(EXERCISE REQUIREMENTS): Your task is to write out every line of the data exactly. Drop the pictures.

(STORED DATA):
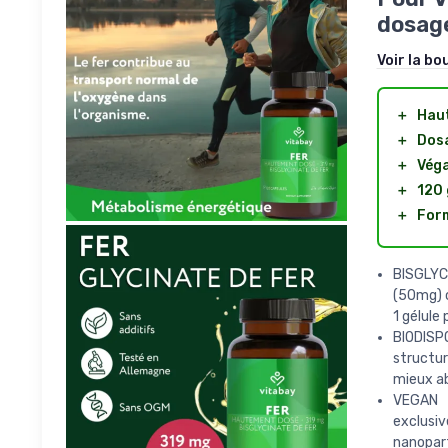
dosage
Voir la bo
＋
Haut
＋
Dosa
＋
Vég
＋
120 
＋
For
BISGLYCI
(50mg) c
1 gélule
BIODISPO
structur
mieux ab
VEGAN 
exclusi
nanopart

(RESPONSE TO THE TASK):
dosage
Voir la bo
＋
Haut
＋
Dosa
＋
Vég
＋
120 
＋
For
BISGLYCI
(50mg) c
1 gélule
BIODISPO
structur
mieux ab
VEGAN 
exclusi
nanopart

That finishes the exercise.